Tom,
I feel lucky to have played about 70 of the top 100 in the US once, much less multiple times, so having the opportunity to change my mind is rare. I suspect thats the case for most, as perhaps 0.0001% of golfers are so well traveled.
I have had a change of mind on the few occaisions. I think there can be several external reasons, including course exposure (Pinehurst after hosting a few opens) or personal memories (career best as mentioned, or playing a great course with you son, dad, whatever for the first time)
But, for the 1500 devotees of this site, or any golf architect who continues to study the craft, I think it can change as we get personal exposure to more courses, and as our gca knowledge increases and/or goes through phases of likes and dislikes.

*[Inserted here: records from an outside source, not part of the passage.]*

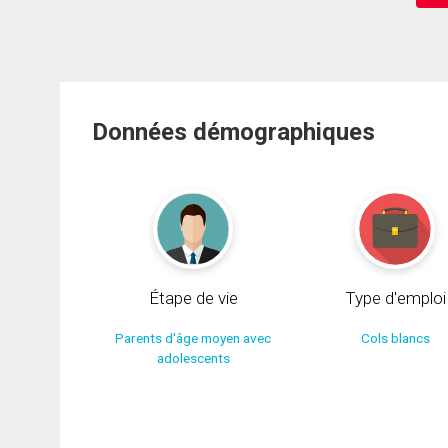
Données démographiques
Étape de vie
Type d'emploi
Parents d'âge moyen avec
Cols blancs
adolescents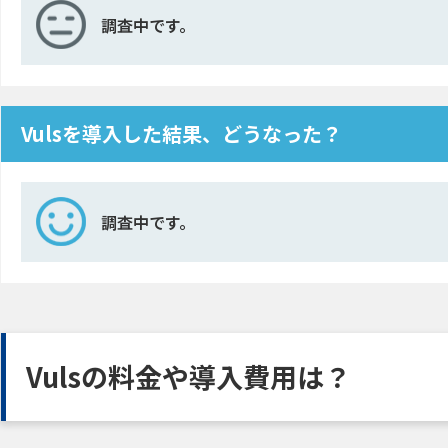
調査中です。
Vulsを導入した結果、どうなった？
調査中です。
Vulsの料金や導入費用は？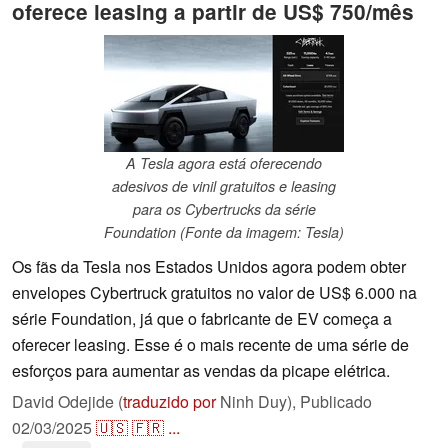
oferece leasing a partir de US$ 750/mês
A Tesla agora está oferecendo
adesivos de vinil gratuitos e leasing
para os Cybertrucks da série
Foundation (Fonte da imagem: Tesla)
Os fãs da Tesla nos Estados Unidos agora podem obter
envelopes Cybertruck gratuitos no valor de US$ 6.000 na
série Foundation, já que o fabricante de EV começa a
oferecer leasing. Esse é o mais recente de uma série de
esforços para aumentar as vendas da picape elétrica.
David Odejide (
traduzido por
Ninh Duy),
Publicado
02/03/2025
🇺🇸
🇫🇷
...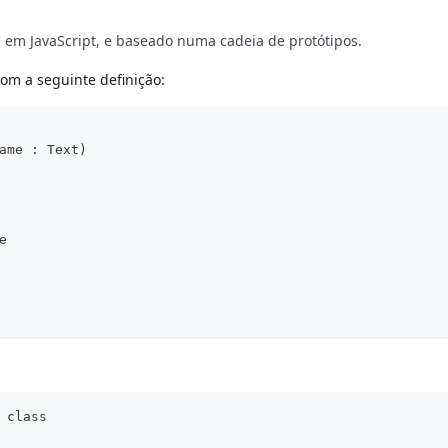
 em JavaScript, e baseado numa cadeia de protótipos.
om a seguinte definição:
ame : Text)
e
 class  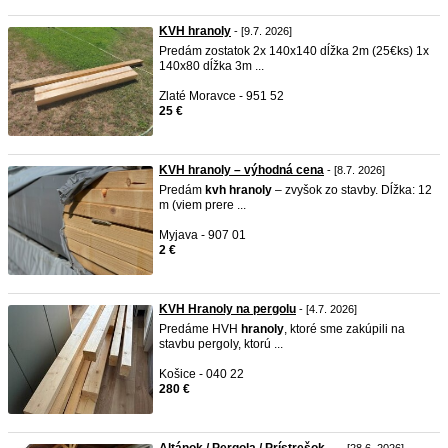
KVH hranoly
- [9.7. 2026]
Predám zostatok 2x 140x140 dĺžka 2m (25€ks) 1x
140x80 dĺžka 3m ...
Zlaté Moravce - 951 52
25 €
KVH hranoly – výhodná cena
- [8.7. 2026]
Predám
kvh
hranoly
– zvyšok zo stavby. Dĺžka: 12
m (viem prere ...
Myjava - 907 01
2 €
KVH Hranoly na pergolu
- [4.7. 2026]
Predáme HVH
hranoly
, ktoré sme zakúpili na
stavbu pergoly, ktorú ...
Košice - 040 22
280 €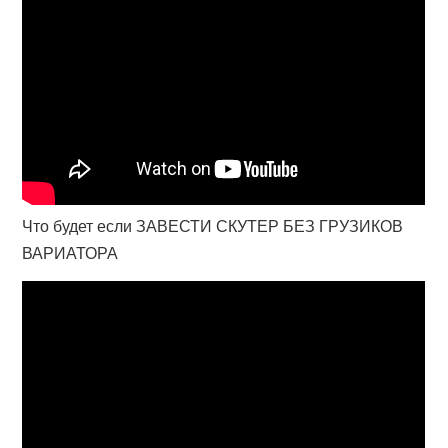
Что будет если ЗАВЕСТИ СКУТЕР БЕЗ ГРУЗИКОВ
ВАРИАТОРА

For me, Pinehurst No.2 went from okay in the 70's to great by the 90's. They did restore some of the wire grass, but I also think I knew more about architecture, Ross, etc. through books and study.

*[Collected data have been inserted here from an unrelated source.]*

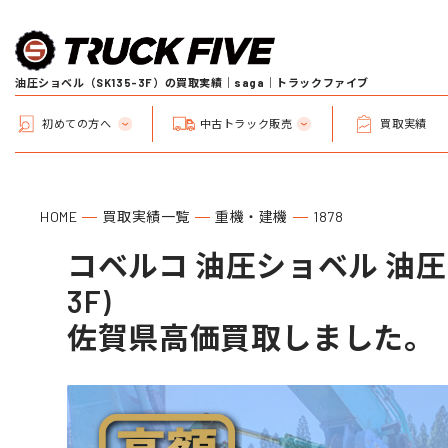
油圧ショベル（SK135-3F）の買取実績｜saga｜トラックファイブ
初めての方へ
中古トラック販売
買取実績
HOME
買取実績一覧
重機・建機
1878
コベルコ 油圧ショベル 油圧シ
3F)
佐賀県高価買取しました。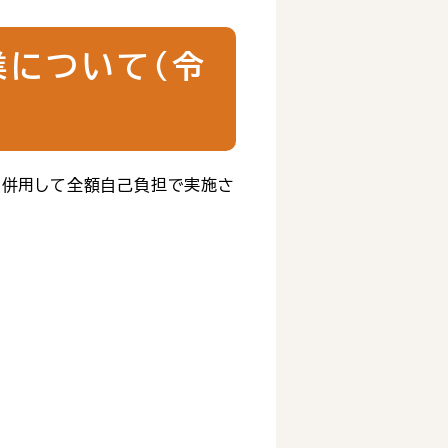
について（令
と併用して全額自己負担で実施さ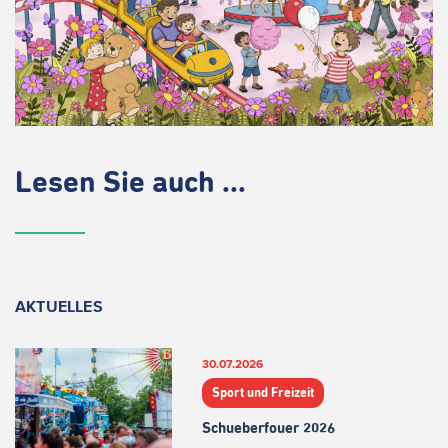
Lesen Sie auch ...
AKTUELLES
30.07.2026
Sport und Freizeit
Schueberfouer 2026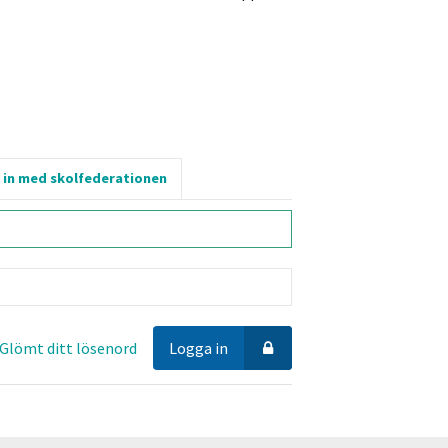
 in med skolfederationen
Glömt ditt lösenord
Logga in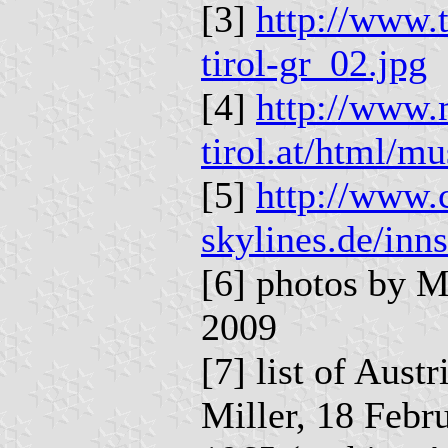
[3]
http://www.t
tirol-gr_02.jpg
[4]
http://www.
tirol.at/html/m
[5]
http://www.c
skylines.de/inn
[6] photos by M
2009
[7] list of Aust
Miller, 18 Febr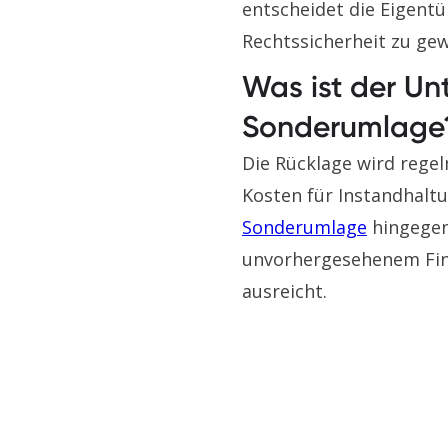
entscheidet die Eigen
Rechtssicherheit zu gew
Was ist der Un
Sonderumlage
Die Rücklage wird rege
Kosten für Instandhalt
Sonderumlage
hingegen 
unvorhergesehenem Fina
ausreicht.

Recently, I played Hazeltine and Peachtree again. I had recalled Peachtree as a mundane course, but last spring I liked it more. I began noticing that RTJ had some great internal green contours, scale, and some neat stuff around the greens I had never given him credit for. (I knew he had large rolling greens, but I was studying exactly how he did it in more detail this time)
On the flip side, I loved the non traditional Pete Dye (vs. "standard" RTJ) look back in the 70's. Now, having seen it more, I liked Long Cove and Harbor Town less on second plays - HT made LC look sadly overshaped, and I liked the HT gimmicks like U shaped greens less this time (and I am not against gimmicks, but is HT 9 as good as CD7?).
While I really don't keep a rank list in my head, if I did, Peachtree might have vaulted 100 spots, LC went down maybe 50 and HT about 25. Hazeltine stayed off my top 100, but I did come away with a new appreciation for RTJ and the course.
I actually think your opinions in a revised "Confidential Guide at 55 rather than 25" might be quite different if you made the same tour, with many courses changing up or down a few notches on the Doak scale. While your self exposure to much of the world's best set your philosophy strongly, its hard to believe that your opinions haven't changed as you have seen and created more. I think it should have changed, or you are in peril of going stale as a designer!
I sense from your posts that your philosophy is constantly being tweaked, although I might be reading between the lines a bit on things like backing off "tough golf" a bit (how natural is that when getting older?)
Doesn't life experience change relative opinions for all of us?